Records from a data source:
____________________

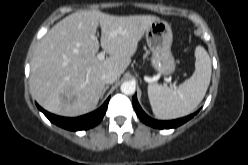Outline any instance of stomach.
I'll return each mask as SVG.
<instances>
[{"instance_id":"0dacf381","label":"stomach","mask_w":248,"mask_h":165,"mask_svg":"<svg viewBox=\"0 0 248 165\" xmlns=\"http://www.w3.org/2000/svg\"><path fill=\"white\" fill-rule=\"evenodd\" d=\"M146 42L152 52L151 64L161 75H171L175 70V60L171 52L173 34L170 25L156 20L146 30Z\"/></svg>"}]
</instances>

____________________

PROMPT
Copy out each line of the data exactly as it reads; skip the pictures.

RESULT OF THIS TASK
Outline any instance of stomach.
I'll return each mask as SVG.
<instances>
[{"instance_id":"0dacf381","label":"stomach","mask_w":248,"mask_h":165,"mask_svg":"<svg viewBox=\"0 0 248 165\" xmlns=\"http://www.w3.org/2000/svg\"><path fill=\"white\" fill-rule=\"evenodd\" d=\"M146 42L152 52L151 64L161 75H171L175 70V60L171 52L173 34L170 25L156 20L146 30Z\"/></svg>"}]
</instances>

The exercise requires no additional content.